▶ [WHAT YOU HAVE TO DO]: Scan the entries below for the word "tensão", then copy each line that holds it.

▶ [Dataset entries]:
------
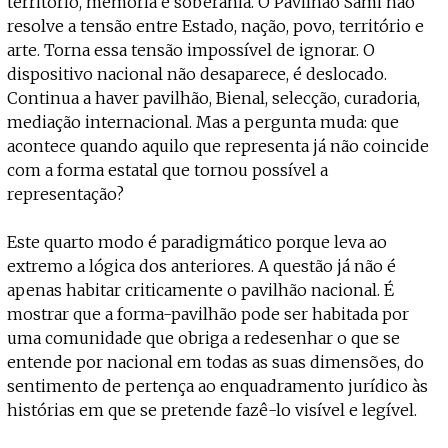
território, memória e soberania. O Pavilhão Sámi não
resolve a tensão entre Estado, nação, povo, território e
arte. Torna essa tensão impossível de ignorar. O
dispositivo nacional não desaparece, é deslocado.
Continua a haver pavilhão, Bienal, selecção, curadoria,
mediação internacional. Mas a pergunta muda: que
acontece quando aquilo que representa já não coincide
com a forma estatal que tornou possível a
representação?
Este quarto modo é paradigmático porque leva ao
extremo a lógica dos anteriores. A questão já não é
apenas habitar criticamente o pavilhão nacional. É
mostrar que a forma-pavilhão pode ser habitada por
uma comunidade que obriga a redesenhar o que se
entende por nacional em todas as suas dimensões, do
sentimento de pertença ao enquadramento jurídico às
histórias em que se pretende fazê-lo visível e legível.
------
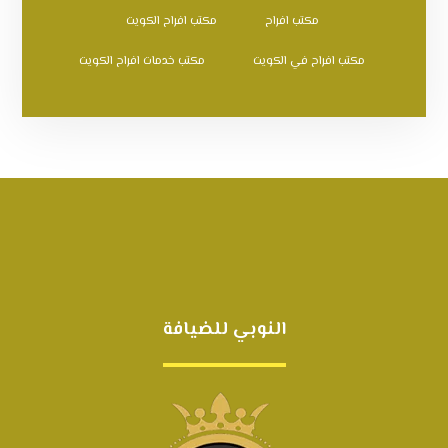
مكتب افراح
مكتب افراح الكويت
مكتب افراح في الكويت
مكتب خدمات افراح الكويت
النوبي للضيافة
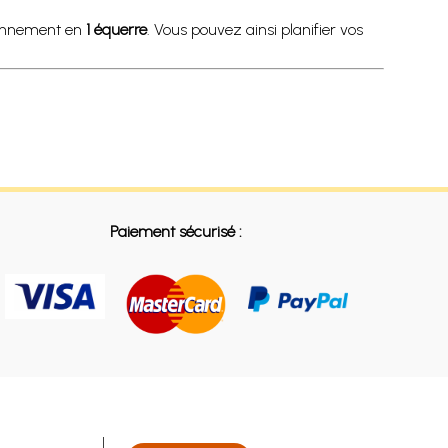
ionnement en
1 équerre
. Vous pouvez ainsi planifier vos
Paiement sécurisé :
------
▶ [EXERCISE OUTPUT]:
resolve a tensão entre Estado, nação, povo, território e
arte. Torna essa tensão impossível de ignorar. O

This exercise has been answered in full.